Consider the strange case of Charles Klewin.
According to a story in the Hartford Courant written by Jon Lender, a reporter on the paper’s investigative desk who has written extensively about former Governor John Rowland, if Klewin had not hired Rowland “as a $5,000-a-month consultant in 2004 after Rowland had resigned while facing impeachment proceedings, Klewin’s construction company might be $1.2 million richer today.”
The tenacious Kewin, Lender tells us, almost had the money that was owed him in his hands, but it has been snatched away largely because of the efforts of the tenacious Richard Blumenthal, Connecticut's Attorney General and chief robber barron.
Klewin, according to Lender, “was never drawn into the criminal acts that landed Rowland in jail,” and both the state and Connecticut courts have acknowledged that the state owed Klewin $1.2 million for work he had done to expand the Manchester Community College Campus. Klewin claimed the state owed him $3 million or more on a $20 million contract for extra work his construction company had done on the project. The state agreed to settle the matter by paying Klewin $1.2 million in late 2004, and, according to Lender, “Gov. M. Jodi Rell and Blumenthal later authorized payment of the claim.”
“In November 2004,” according to Lender, “Rowland contacted a UConn official to settle a dispute over a different Klewin construction contract (italics mine) at UConn,” revelations that led to a hearing in May 2005 by a legislative committee “which said that the consulting deal might have violated the state’s revolving door law banning former officials from immediately going to work for companies hey dealt with in office.”
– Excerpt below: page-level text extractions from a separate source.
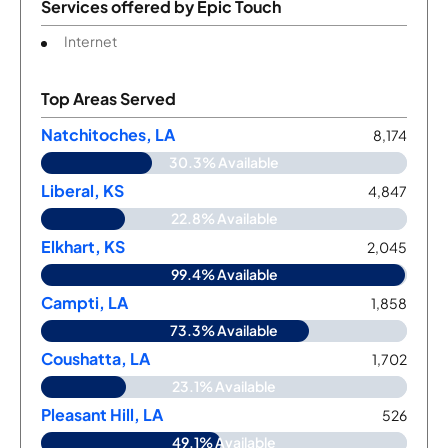
Services offered by
Epic Touch
Internet
Top Areas Served
Natchitoches, LA
8,174
30.3% Available
Liberal, KS
4,847
22.8% Available
Elkhart, KS
2,045
99.4% Available
Campti, LA
1,858
73.3% Available
Coushatta, LA
1,702
23.1% Available
Pleasant Hill, LA
526
49.1% Available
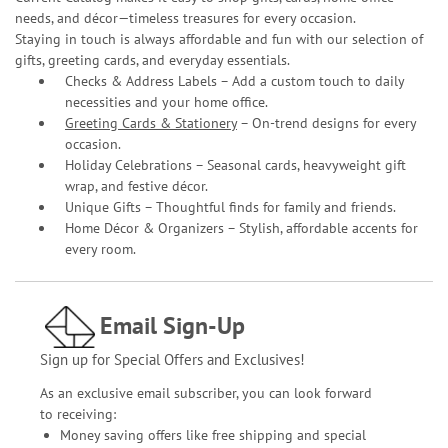
needs, and décor—timeless treasures for every occasion.
Staying in touch is always affordable and fun with our selection of
gifts, greeting cards, and everyday essentials.
Checks & Address Labels – Add a custom touch to daily
necessities and your home office.
Greeting Cards & Stationery
– On-trend designs for every
occasion.
Holiday Celebrations – Seasonal cards, heavyweight gift
wrap, and festive décor.
Unique Gifts – Thoughtful finds for family and friends.
Home Décor & Organizers – Stylish, affordable accents for
every room.
Email Sign-Up
Sign up for Special Offers and Exclusives!
As an exclusive email subscriber, you can look forward
to receiving:
Money saving offers like free shipping and special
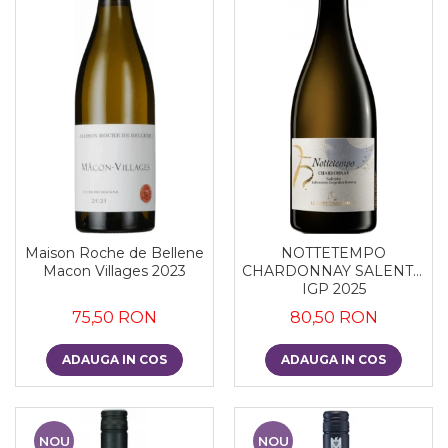
Maison Roche de Bellene
NOTTETEMPO
Macon Villages 2023
CHARDONNAY SALENTO
IGP 2025
75,50 RON
80,50 RON
ADAUGA IN COS
ADAUGA IN COS
NOU
NOU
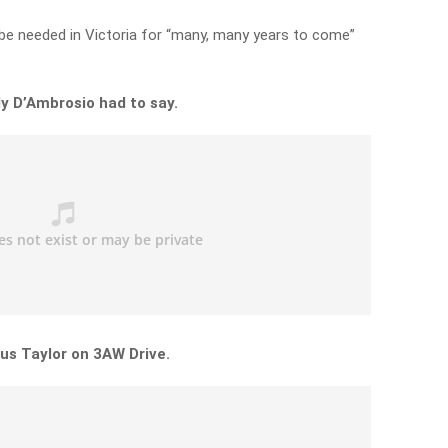
l be needed in Victoria for “many, many years to come”
y D’Ambrosio had to say.
us Taylor on 3AW Drive.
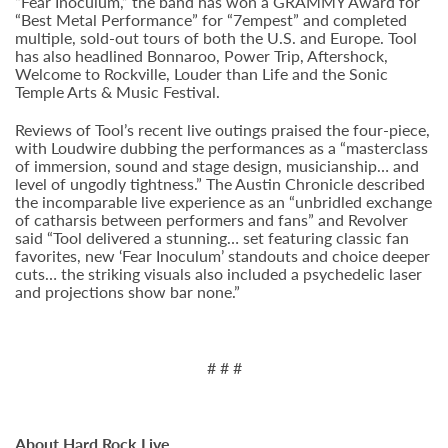
“Fear Inoculum,” the band has won a GRAMMY Award for
“Best Metal Performance” for “7empest” and completed
multiple, sold-out tours of both the U.S. and Europe. Tool
has also headlined Bonnaroo, Power Trip, Aftershock,
Welcome to Rockville, Louder than Life and the Sonic
Temple Arts & Music Festival.
Reviews of Tool’s recent live outings praised the four-piece,
with Loudwire dubbing the performances as a “masterclass
of immersion, sound and stage design, musicianship… and
level of ungodly tightness.” The Austin Chronicle described
the incomparable live experience as an “unbridled exchange
of catharsis between performers and fans” and Revolver
said “Tool delivered a stunning… set featuring classic fan
favorites, new ‘Fear Inoculum’ standouts and choice deeper
cuts… the striking visuals also included a psychedelic laser
and projections show bar none.”
# # #
About Hard Rock Live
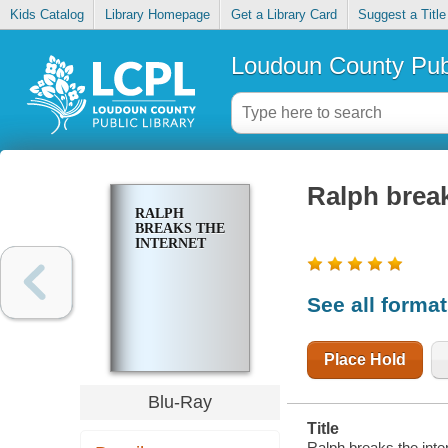
Kids Catalog
Library Homepage
Get a Library Card
Suggest a Title
Loudoun County Publ
Ralph break
RALPH
BREAKS THE
INTERNET
See all forma
Place Hold
Blu-Ray
Title
Ralph breaks the inter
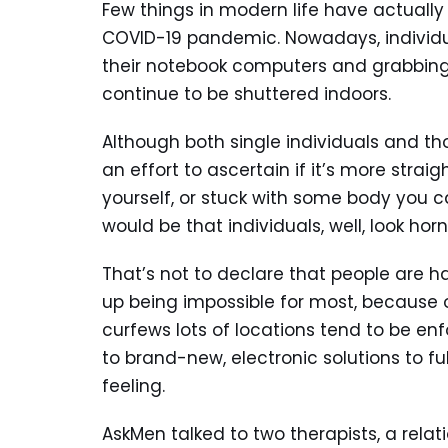
Few things in modern life have actuall
COVID-19 pandemic. Nowadays, individua
their notebook computers and grabbing
continue to be shuttered indoors.
Although both single individuals and th
an effort to ascertain if it’s more str
yourself, or stuck with some body you 
would be that individuals, well, look horn
That’s not to declare that people are 
up being impossible for most, because o
curfews lots of locations tend to be enfo
to brand-new, electronic solutions to fu
feeling.
AskMen talked to two therapists, a rela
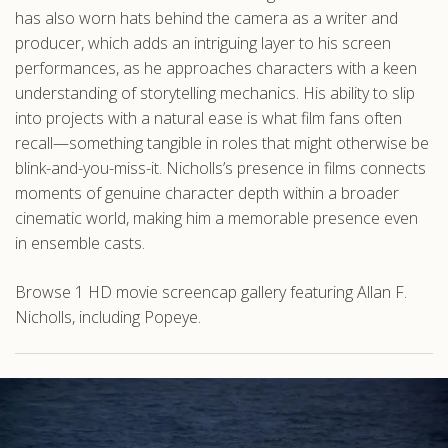
has also worn hats behind the camera as a writer and
producer, which adds an intriguing layer to his screen
performances, as he approaches characters with a keen
understanding of storytelling mechanics. His ability to slip
into projects with a natural ease is what film fans often
recall—something tangible in roles that might otherwise be
blink-and-you-miss-it. Nicholls’s presence in films connects
moments of genuine character depth within a broader
cinematic world, making him a memorable presence even
in ensemble casts.
Browse 1 HD movie screencap gallery featuring Allan F.
Nicholls, including Popeye.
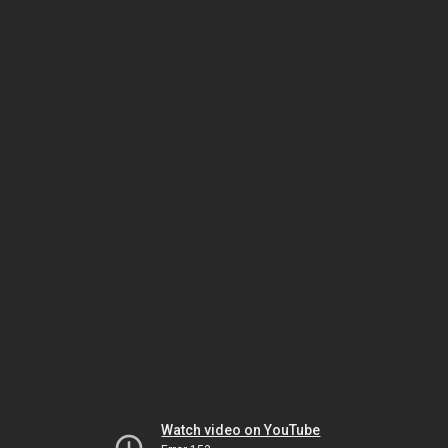
Watch video on YouTube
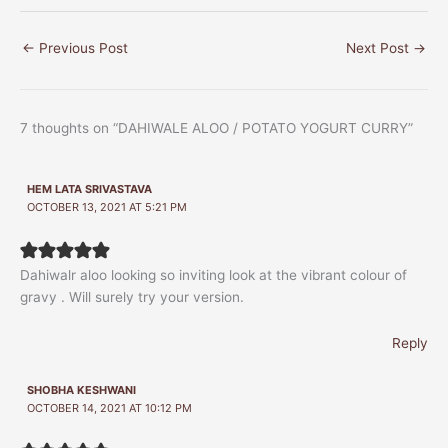
←
Previous Post
Next Post
→
7 thoughts on “DAHIWALE ALOO / POTATO YOGURT CURRY”
HEM LATA SRIVASTAVA
OCTOBER 13, 2021 AT 5:21 PM
Dahiwalr aloo looking so inviting look at the vibrant colour of
gravy . Will surely try your version.
Reply
SHOBHA KESHWANI
OCTOBER 14, 2021 AT 10:12 PM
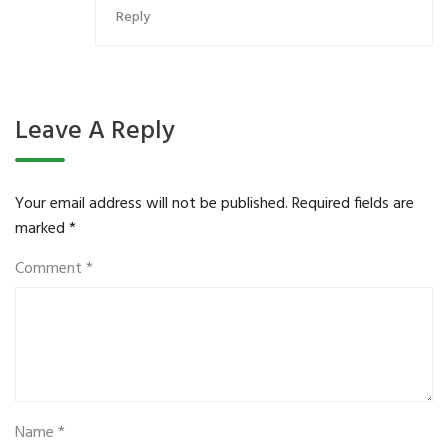
Reply
Leave A Reply
Your email address will not be published.
Required fields are
marked
*
Comment
*
Name
*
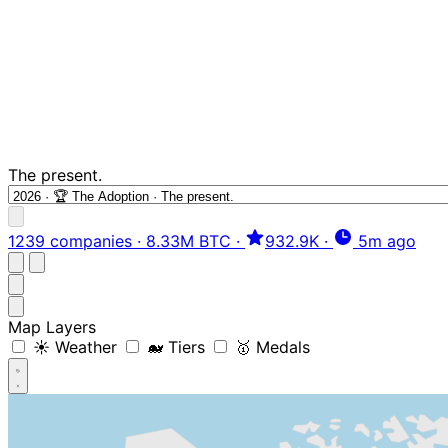
The present.
1239 companies
·
8.33M BTC
·
932.9K
·
5m ago
Map Layers
☀️ Weather
🐋 Tiers
🥇 Medals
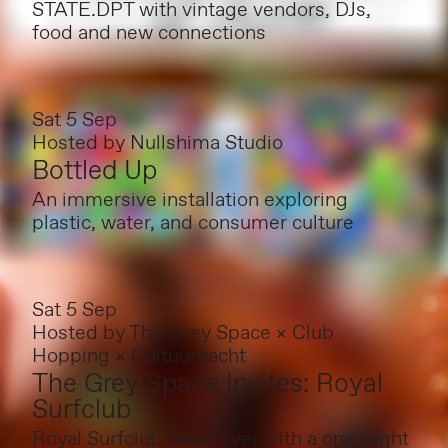
STATE.DPT with vintage vendors, DJs,
food and new connections
Sat 5 Sep
Hosted by
Nullshima Studio
Bottled Up
An immersive installation exploring
plastic, water, and consumer culture
Sat 5 Sep
Hosted by
The Grey Space × Club
Hopping × Cultuurnacht
The Grey Space Invites: Royal
Surfclub
Royal Surfclub takes over with a one-night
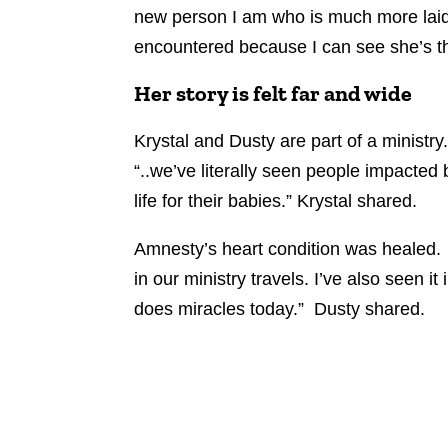
new person I am who is much more laid b
encountered because I can see she’s the
Her story is felt far and wide
Krystal and Dusty are part of a ministr
“..we’ve literally seen people impacte
life for their babies.” Krystal shared.
Amnesty’s heart condition was healed. T
in our ministry travels. I’ve also seen 
does miracles today.” Dusty shared.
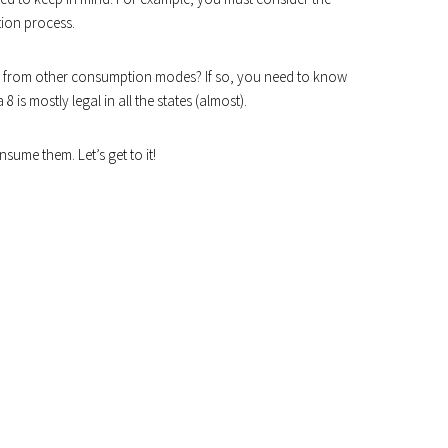
ion process.
fer from other consumption modes? If so, you need to know
 8 is mostly legal in all the states (almost).
sume them. Let’s get to it!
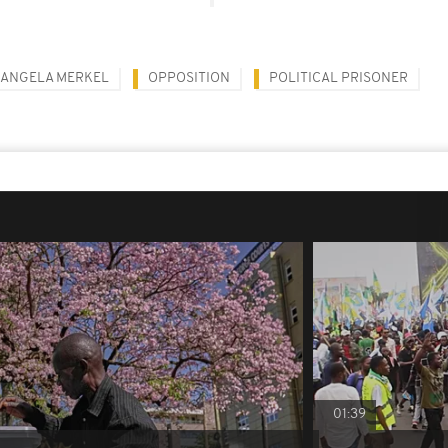
ANGELA MERKEL
OPPOSITION
POLITICAL PRISONER
01:39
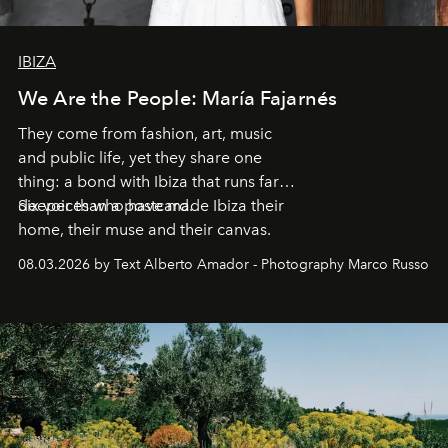
IBIZA
We Are the People: María Fajarnés
They come from fashion, art, music
and public life, yet they share one
thing: a bond with Ibiza that runs far
deeper than a postcard.
Six voices who have made Ibiza their
home, their muse and their canvas.
08.03.2026 by Text Alberto Amador - Photography Marco Russo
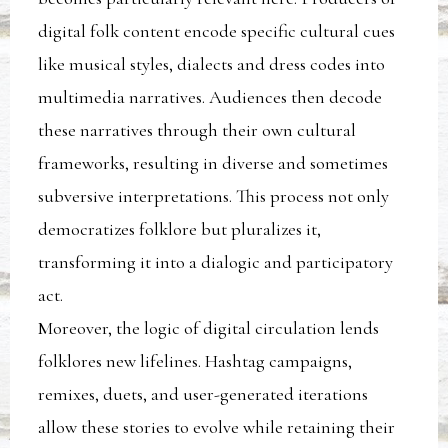
digital folk content encode specific cultural cues
like musical styles, dialects and dress codes into
multimedia narratives. Audiences then decode
these narratives through their own cultural
frameworks, resulting in diverse and sometimes
subversive interpretations. This process not only
democratizes folklore but pluralizes it,
transforming it into a dialogic and participatory
act.
Moreover, the logic of digital circulation lends
folklores new lifelines. Hashtag campaigns,
remixes, duets, and user-generated iterations
allow these stories to evolve while retaining their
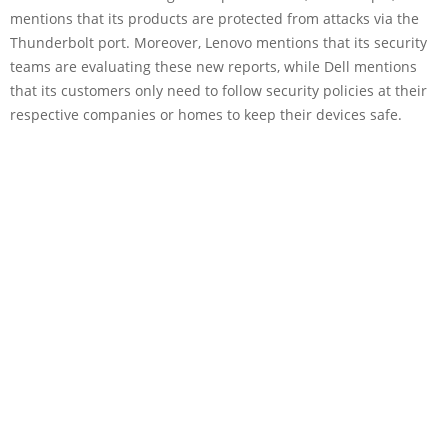
mentions that its products are protected from attacks via the
Thunderbolt port. Moreover, Lenovo mentions that its security
teams are evaluating these new reports, while Dell mentions
that its customers only need to follow security policies at their
respective companies or homes to keep their devices safe.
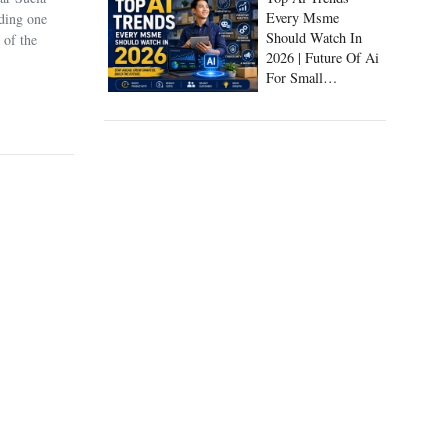
Every Msme
uding one
Should Watch In
 of the
2026 | Future Of Ai
For Small
Businesses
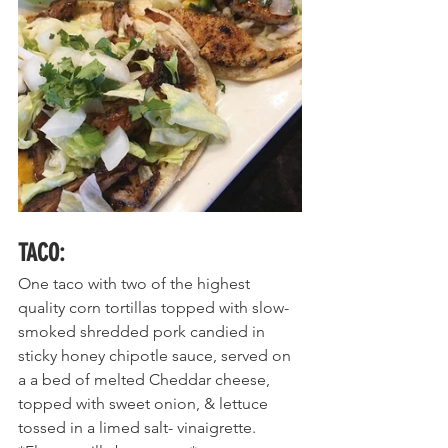
TACO
:
One taco with two
 of the highest 
quality corn tortillas topped with slow-
smoked shredded pork candied in 
sticky honey chipotle sauce, served on 
a a bed of melted Cheddar cheese, 
topped with sweet onion, & lettuce 
tossed in a limed salt- vinaigrette.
The committee issued subpoenas to compel testimony from Klewin executives about Rowland’s consulting work, but the executives chose instead to question the subpoenas in court. At this point, Blumenthal, who had authorized payment of the claim, requested that the unrelated payment be withheld.
Klewin then sued to compel payment. Superior Court Judge Joseph Shorthall ordered payment in September 2006. The judge said “Mr. Rowland had nothing whatever to do with” the settlement.
The state Supreme Court struck down Shorthall’s order in October 2007.
Klewin claimed that statutory law created “a mandatory duty in a department official to pay a settlement of a disputed claim.” The Supreme Court ruled that the statute under which Klewin sued for injunctive relief created no “mandatory duty in a department official to pay a settlement of a disputed claim.” Therefore, the court determined, state officials did not act in excess of their statutory authority when they failed to effect the payment to the plaintiff pursuant to the governor’s authorization, and the plaintiff’s claim does not fall within the exception to sovereign immunity.”
Klewin then re-sued the state, “claiming that it’s suit was permitted by a law specifically applying to public works construction. However, [Judge] Shapiro ruled Jan 2 that Klewin had not provided sufficient factual documentation of its claims that state public works officials had ‘badly designed and administered’ the Manchester project, causing delays and cost increases.”
In effect, the Supreme Court decided, on narrow legal grounds, that when the state agrees to pay a disputed claim – both the governor and the attorney general signed off on the claim – the state, asserting the right not to be sued under sovereign immunity, may cancel the payment because the statute under which Klewin had sued the state did not require the state to pay the agreed upon claims.
It would appear that Blumenthal withheld payment of a claim he had signed off on because the attorney general wished to force testimony from Klewin executives before a legislative committee investigating the business dealings of Rowland that, another judge had determined, were unrelated to the settlement.
So then, to recapitulate: There is not a court or an attorney general or a governor in the state of Connecticut that does not agree that the state owes Klewin $1.2 million for work he had done to expand the Manchester Community College Campus. Blumenthal wanted Klewin executives to testify under oath before a legislative committee on a matter that a judge had determined had nothing to do with the payment Blumenthal and the governor had agreed that the state owed to Klewin. Blumenthal then denied payment, it may be supposed, to compel testimony from Klewin executives. And Klewin cannot claim injunctive relief because the relevant statute, strictly interpreted, does not require that the state is mandated to make payments it has agreed to.
Other Connecticut and out-of-state businesses no doubt will want to take notice of the case when they enter into contracts to perform work on state projects. The statute that seems to assure businesses that the state will honorably pay its bills does not in fact require the state to do so. When the state whimsically stiffs a business and claims sovereign immunity, the business cannot expect state courts to remedy the injustice. The whimsy of the state's attorney general apparently is dispositive.